Affaire Tariq Ramadan

Synthèse des rapports sur la gestion de l’instruction

par les trois juges français

Le CIPIJ s’est intéressé à l’affaire Tariq Ramadan depuis le premier dépôt de plainte, le 20 octobre 2017. Notre travail a consisté à analyser la nature des accusations, à obtenir des informations auprès de personnes proches du dossier, à suivre la couverture médiatique ainsi que les différentes interventions des plaignantes et de l’accusé sur les réseaux sociaux. En étudiant le dossier, et notamment à la lumière des récentes évolutions de l’affaire, le CIPIJ a décidé d’établir un rapport et un mémoire complets sur l’historique des investigations et sur la façon dont les juges les ont menées. La conclusion de notre enquête nous amène à nous questionner très sérieusement tant sur l’objectivité du travail des trois juges, Mme Camille Guillermet, M. Cyril Paquaux et Mme Camille Palluel, que sur leur indépendance. Par ailleurs, nous sommes en droit de nous demander ce qui donne tant d’assurance aux juges. Ont-ils été choisis, à trois, avec une mission particulière ? Sont-ils protégés en haut-lieu pour se permettre tant de parti-pris, d’omissions volontaires, de négligences et d’approximations ?

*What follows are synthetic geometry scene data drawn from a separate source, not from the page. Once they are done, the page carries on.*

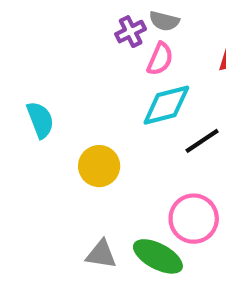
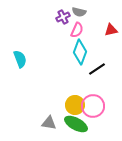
cyan diamond: (166, 105) -> (80, 52), turned -55
yellow circle: (99, 166) -> (75, 105), moved

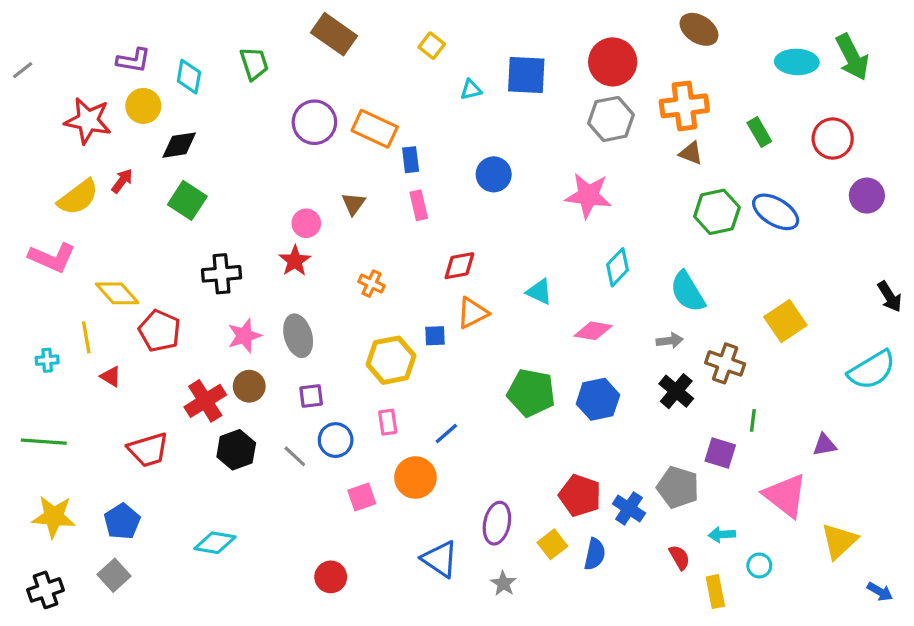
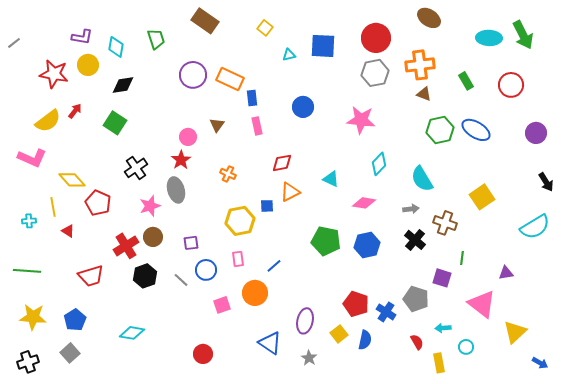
black diamond: (179, 145) -> (123, 85), moved
purple circle: (867, 196) -> (536, 133), moved
black cross: (222, 274) -> (136, 168), turned -30
gray ellipse: (298, 336) -> (176, 190), moved

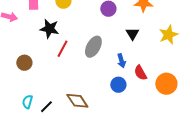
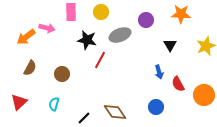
gray ellipse: (93, 47) -> (120, 35), moved, turned 40
blue circle: (118, 85) -> (156, 107), moved
cyan semicircle: (27, 102) -> (54, 104), moved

En effet, nous avons constaté de graves dérives dans l’instruction judiciaire en cours. Cette dernière est le plus souvent tendancieuse, parfois tout simplement déroutante, voire choquante : les juges instruisent à charge, sans prendre en compte les nombreuses preuves à décharge. Ils ne tiennent aucun compte des conclusions de la brigade criminelle. Les auditions des plaignantes ne sont pas menées de façon impartiale : les mensonges et les contradictions sont minimisés et les questions essentielles ne sont jamais posées. Les omissions, la rétention volontaire d’information, de même que les étranges coïncidences de calendrier (plaintes, omissions ou ajouts partiels ou tardifs d’éléments au dossier, réquisitoires supplétifs sans investigation, etc.) nous interrogent. Les nombreuses personnes mises en cause dans ce dossier n’ont jamais été auditionnées.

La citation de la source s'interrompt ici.